# Vocal Experts: What is Ponselle doing with her voice here. Help for a speech



## Seattleoperafan (Mar 24, 2013)

I'm doing my third speech on Ponselle in 12 years to my Toastmasters group. There is a point in her 1929 Casta Diva recitative where she softly hits a high note and then completely morphs the sound. After over a 1000 listenings it never fails to blow me away. I just can't explain what it is that she does. It sounds like she amplifies the resonance in the tone towards the end. To me it is a very unearthly effect!!! What do you hear? It comes at the 1.24 mark. 
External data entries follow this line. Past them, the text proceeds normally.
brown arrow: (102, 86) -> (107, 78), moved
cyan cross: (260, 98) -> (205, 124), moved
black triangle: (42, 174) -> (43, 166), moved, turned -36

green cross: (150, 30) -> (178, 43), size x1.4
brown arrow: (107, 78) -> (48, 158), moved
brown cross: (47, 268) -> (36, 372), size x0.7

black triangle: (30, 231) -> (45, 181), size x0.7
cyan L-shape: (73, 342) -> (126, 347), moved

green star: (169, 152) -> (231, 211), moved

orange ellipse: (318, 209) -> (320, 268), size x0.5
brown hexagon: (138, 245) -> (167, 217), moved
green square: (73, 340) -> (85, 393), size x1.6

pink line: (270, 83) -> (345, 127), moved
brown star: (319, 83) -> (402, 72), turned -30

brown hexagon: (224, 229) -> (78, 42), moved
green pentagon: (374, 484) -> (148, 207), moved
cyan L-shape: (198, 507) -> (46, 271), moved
 . Thanks for any explanation you can offer. John


----------



## The Conte (May 31, 2015)

If it's the high note on 'Io MIE-to' then I'm not sure. She hits the note piano (softly) and then holds it. There is a diminuendo at the end, perhaps you mean that? (And it is delicious.) This is done by adding more head voice whilst keeping the chest voice back. Quiet sounds aren't done with less breath as some state, but need more support and are made by changing the nature of the sound and adding more head voice and it's much harder to do than many think. (The old teachers saw it as a skill that was pretty much the last a singer would acquire.) Instinct would have us lessen our support or to stop projecting the voice, but that just results in not being heard, singing flat or having a weak tone. Ponselle's piano would have no doubt been heard right at the back of the top tier of the old Met!

N.


----------



## nina foresti (Mar 11, 2014)

I am anything but an expert and I have only my ears to discover what you are trying to say.
If by "morphing" you are referring to 1:24 in the aria, I simply believe she has discovered a unique technique in holding a note in a most attractive and attention-getting way which I find very appealing.


----------